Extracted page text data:
__________________________________________________
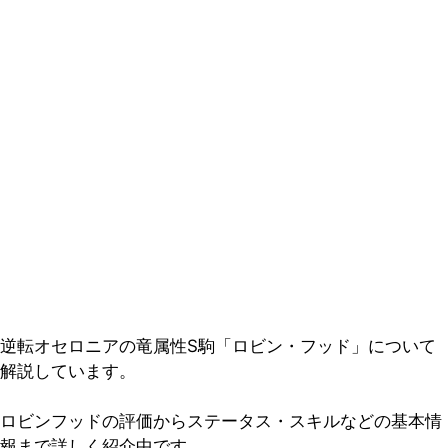
逆転オセロニアの竜属性S駒「ロビン・フッド」について
解説しています。
ロビンフッドの評価からステータス・スキルなどの基本情
報まで詳しく紹介中です。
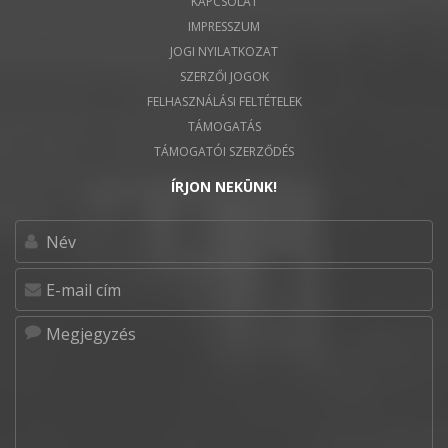
KAPCSOLAT
IMPRESSZUM
JOGI NYILATKOZAT
SZERZŐI JOGOK
FELHASZNÁLÁSI FELTÉTELEK
TÁMOGATÁS
TÁMOGATÓI SZERZŐDÉS
ÍRJON NEKÜNK!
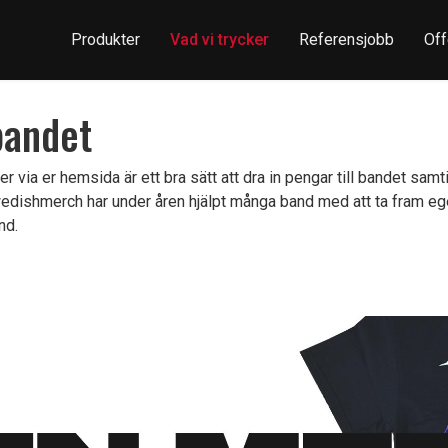
Produkter
Vad vi trycker
Referensjobb
Off
bandet
r via er hemsida är ett bra sätt att dra in pengar till bandet samt
dishmerch har under åren hjälpt många band med att ta fram eg
nd.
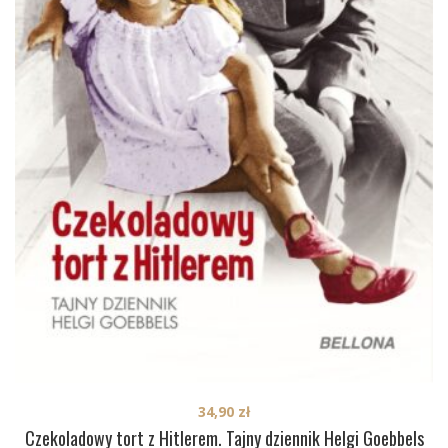
34,90
zł
Czekoladowy tort z Hitlerem. Tajny dziennik Helgi Goebbels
__________________________________________________
WHAT THIS TASK INVOLVES> From the first line to the last, retype the data above exactly, but not its images.

RESPONSE FOR THIS EXERCISE>
逆転オセロニアの竜属性S駒「ロビン・フッド」について
解説しています。
ロビンフッドの評価からステータス・スキルなどの基本情
報まで詳しく紹介中です。
KAPCSOLAT
IMPRESSZUM
JOGI NYILATKOZAT
SZERZŐI JOGOK
FELHASZNÁLÁSI FELTÉTELEK
TÁMOGATÁS
TÁMOGATÓI SZERZŐDÉS
ÍRJON NEKÜNK!
Produkter
Vad vi trycker
Referensjobb
Off
bandet
r via er hemsida är ett bra sätt att dra in pengar till bandet samt
dishmerch har under åren hjälpt många band med att ta fram eg
nd.
34,90
zł
Czekoladowy tort z Hitlerem. Tajny dziennik Helgi Goebbels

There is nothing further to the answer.